:: RECORDS PROVIDED ::
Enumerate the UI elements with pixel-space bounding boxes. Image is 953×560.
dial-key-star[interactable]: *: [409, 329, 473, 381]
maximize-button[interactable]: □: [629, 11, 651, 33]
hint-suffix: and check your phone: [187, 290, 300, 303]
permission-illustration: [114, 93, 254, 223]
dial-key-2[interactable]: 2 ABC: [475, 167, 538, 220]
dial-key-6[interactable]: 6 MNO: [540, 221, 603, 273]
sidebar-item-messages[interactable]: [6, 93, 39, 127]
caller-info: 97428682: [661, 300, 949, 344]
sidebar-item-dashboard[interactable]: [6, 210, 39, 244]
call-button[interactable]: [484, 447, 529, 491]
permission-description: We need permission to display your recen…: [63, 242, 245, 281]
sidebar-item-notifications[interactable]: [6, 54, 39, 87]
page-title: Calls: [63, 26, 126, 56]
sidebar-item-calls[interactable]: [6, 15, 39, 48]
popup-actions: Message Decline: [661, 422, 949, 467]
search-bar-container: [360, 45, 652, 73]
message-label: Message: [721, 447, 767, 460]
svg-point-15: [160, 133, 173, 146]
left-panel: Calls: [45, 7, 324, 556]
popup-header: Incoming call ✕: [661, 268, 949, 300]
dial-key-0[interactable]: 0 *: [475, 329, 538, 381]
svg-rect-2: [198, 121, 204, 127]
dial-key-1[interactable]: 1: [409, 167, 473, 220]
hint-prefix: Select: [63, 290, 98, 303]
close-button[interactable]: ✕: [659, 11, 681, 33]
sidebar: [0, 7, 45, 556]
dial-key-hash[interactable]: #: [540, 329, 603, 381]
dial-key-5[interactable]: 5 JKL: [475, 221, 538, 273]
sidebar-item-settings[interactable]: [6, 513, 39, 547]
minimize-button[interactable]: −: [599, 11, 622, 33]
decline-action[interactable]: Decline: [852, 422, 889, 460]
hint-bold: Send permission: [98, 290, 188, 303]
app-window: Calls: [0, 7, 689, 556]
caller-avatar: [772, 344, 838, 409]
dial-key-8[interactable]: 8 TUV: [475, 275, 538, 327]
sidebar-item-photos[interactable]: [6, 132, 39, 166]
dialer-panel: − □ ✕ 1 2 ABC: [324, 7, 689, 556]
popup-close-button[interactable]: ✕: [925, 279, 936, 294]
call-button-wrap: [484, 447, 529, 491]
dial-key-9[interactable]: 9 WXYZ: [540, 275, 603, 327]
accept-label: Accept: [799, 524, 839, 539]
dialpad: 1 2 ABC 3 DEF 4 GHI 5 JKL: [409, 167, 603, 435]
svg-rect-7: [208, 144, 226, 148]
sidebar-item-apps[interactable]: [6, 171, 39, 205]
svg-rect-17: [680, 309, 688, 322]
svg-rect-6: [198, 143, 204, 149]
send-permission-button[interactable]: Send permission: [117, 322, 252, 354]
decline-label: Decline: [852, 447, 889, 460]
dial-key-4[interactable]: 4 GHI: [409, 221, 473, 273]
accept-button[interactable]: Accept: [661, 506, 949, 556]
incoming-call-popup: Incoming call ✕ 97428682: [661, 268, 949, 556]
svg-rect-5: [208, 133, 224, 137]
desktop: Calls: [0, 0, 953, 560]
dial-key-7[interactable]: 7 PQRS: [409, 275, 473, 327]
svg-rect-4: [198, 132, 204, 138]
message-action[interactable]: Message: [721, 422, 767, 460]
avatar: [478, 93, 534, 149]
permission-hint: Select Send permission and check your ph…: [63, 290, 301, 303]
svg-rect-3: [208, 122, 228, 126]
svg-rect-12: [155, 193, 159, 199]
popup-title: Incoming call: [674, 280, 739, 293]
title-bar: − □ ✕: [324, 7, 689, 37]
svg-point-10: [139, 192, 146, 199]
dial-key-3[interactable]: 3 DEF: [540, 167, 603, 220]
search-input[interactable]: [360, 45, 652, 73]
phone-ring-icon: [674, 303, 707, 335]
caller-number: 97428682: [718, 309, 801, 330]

:: TASK STATEMENT ::
An answer is complete only when it holds every line above containing the string "Decline".

:: REPLY TO THE EXERCISE ::
popup-actions: Message Decline: [661, 422, 949, 467]
decline-action[interactable]: Decline: [852, 422, 889, 460]
decline-label: Decline: [852, 447, 889, 460]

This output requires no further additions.